**BRIEF:**
Below are some entries. Repeat exactly the lines from the one with "TK356_1959_h'F2.TXT (113, 335)" through the one with "Size (364, 79)", and only those.

**INFORMATION SUPPLIED:**
═══
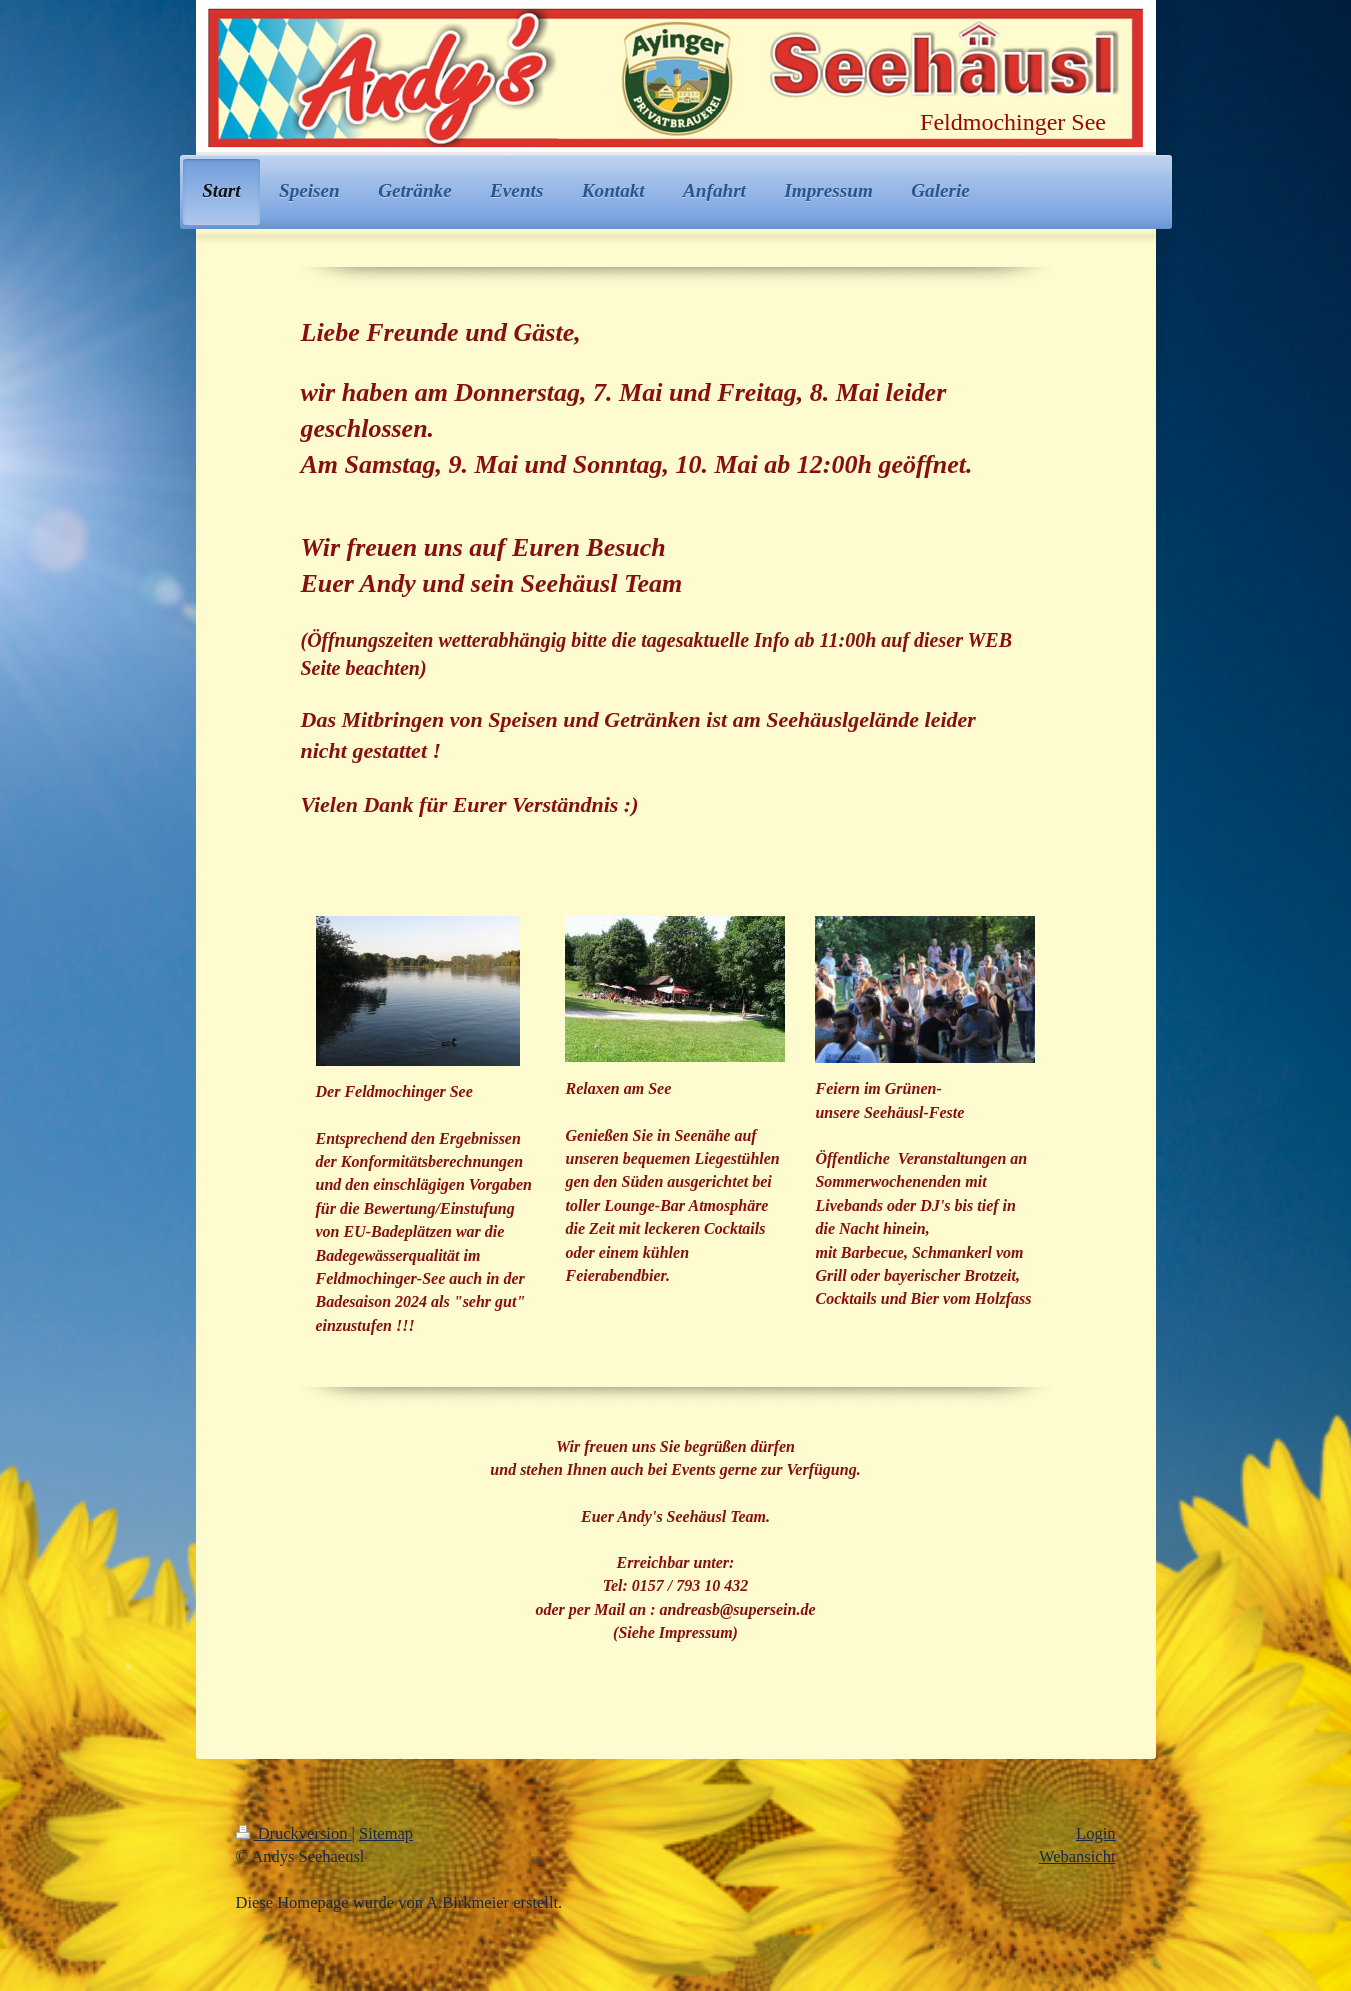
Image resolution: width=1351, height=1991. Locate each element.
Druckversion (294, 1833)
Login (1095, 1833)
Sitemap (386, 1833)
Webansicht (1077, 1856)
═══
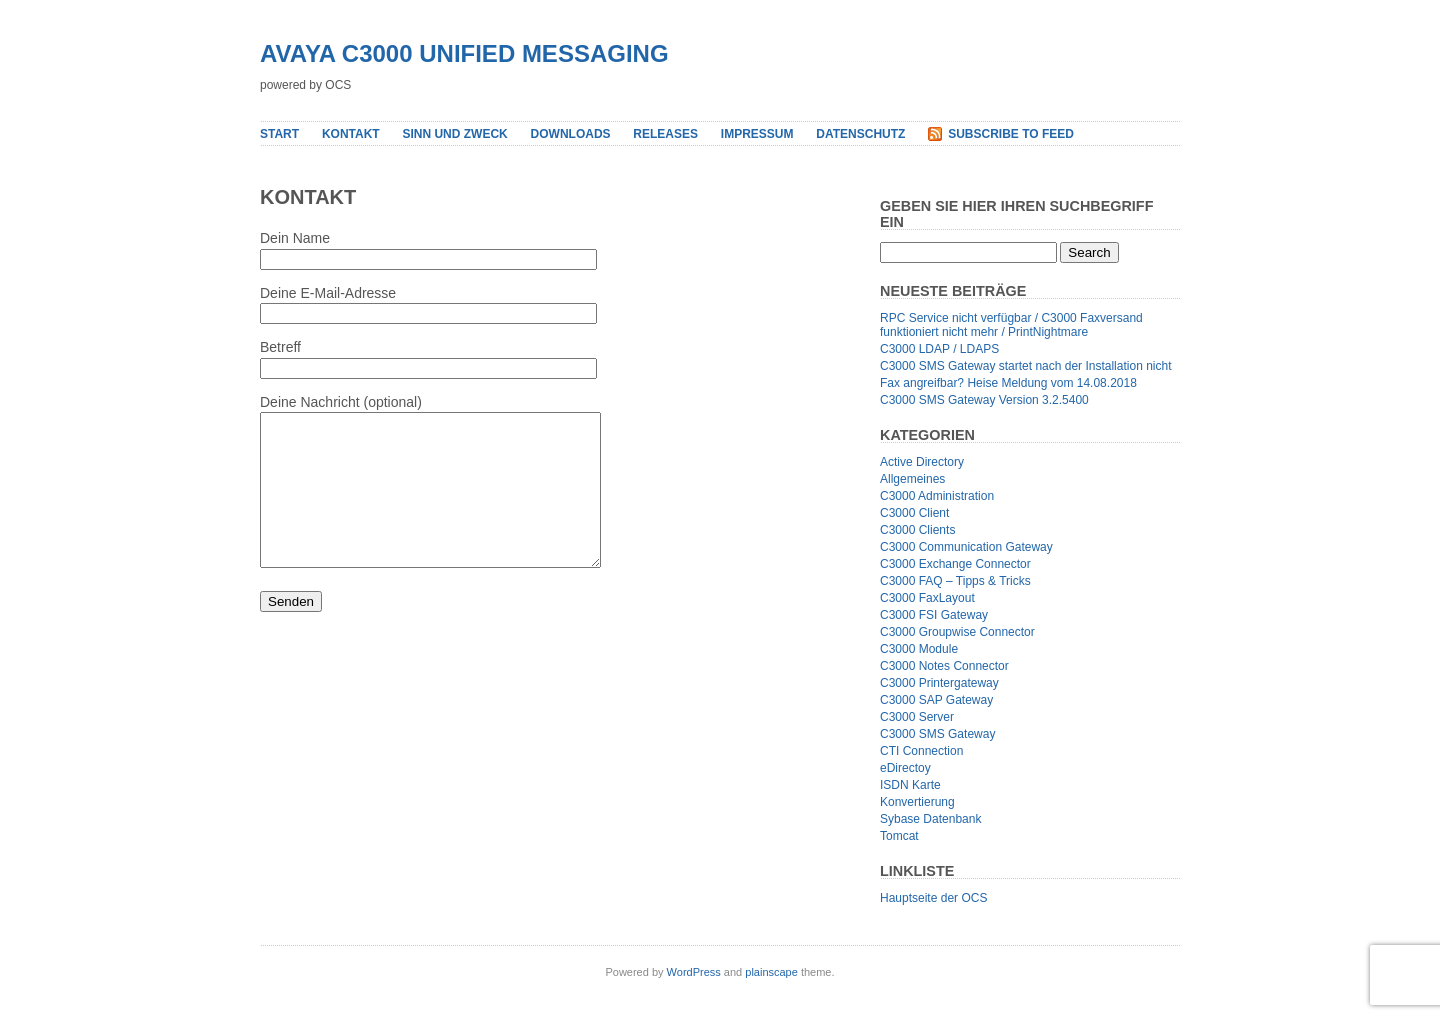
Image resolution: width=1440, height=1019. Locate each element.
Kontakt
═══
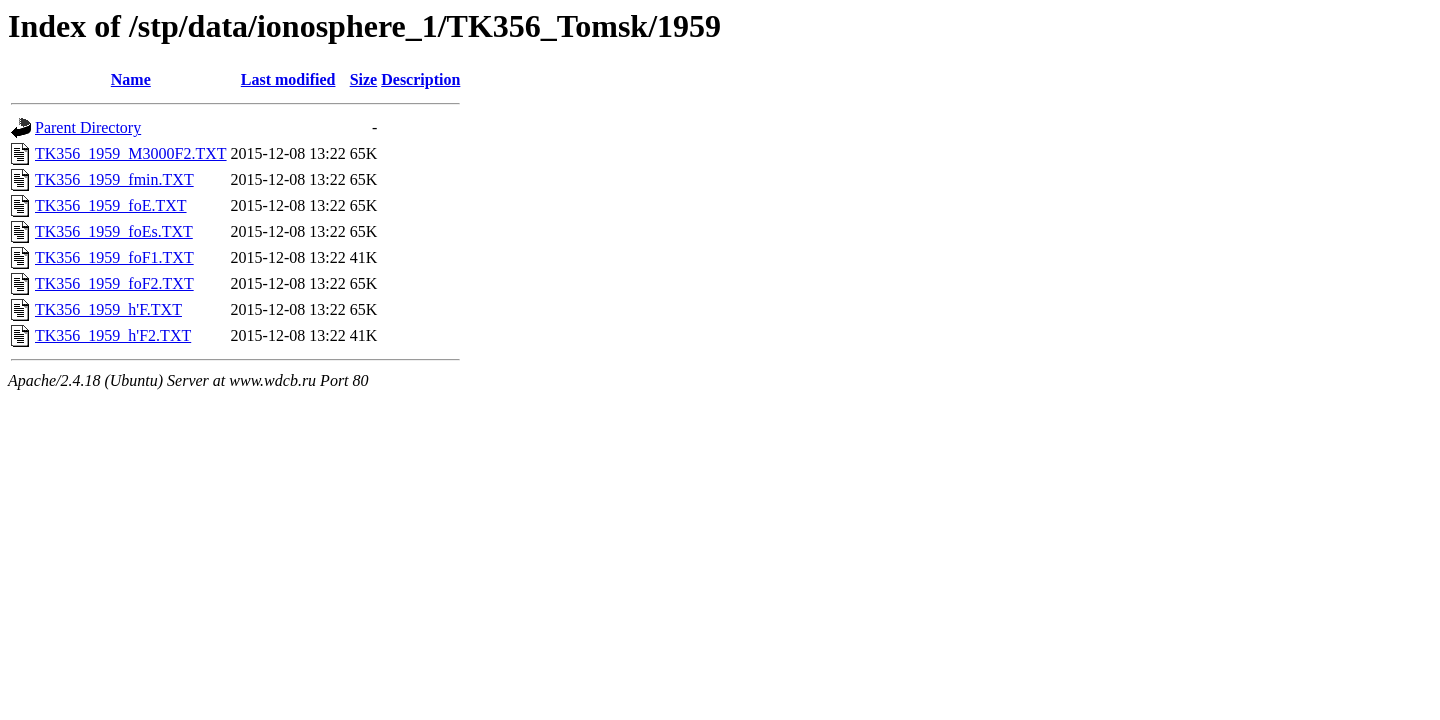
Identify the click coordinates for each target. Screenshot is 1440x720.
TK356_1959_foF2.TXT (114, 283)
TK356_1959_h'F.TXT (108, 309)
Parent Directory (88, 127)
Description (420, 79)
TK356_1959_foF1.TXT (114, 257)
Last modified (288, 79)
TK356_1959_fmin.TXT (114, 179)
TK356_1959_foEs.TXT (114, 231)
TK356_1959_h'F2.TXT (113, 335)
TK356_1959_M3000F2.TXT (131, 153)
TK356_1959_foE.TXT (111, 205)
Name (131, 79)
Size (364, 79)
═══
**SOLUTION BELOW:**
TK356_1959_h'F2.TXT (113, 335)
TK356_1959_M3000F2.TXT (131, 153)
TK356_1959_foE.TXT (111, 205)
Name (131, 79)
Size (364, 79)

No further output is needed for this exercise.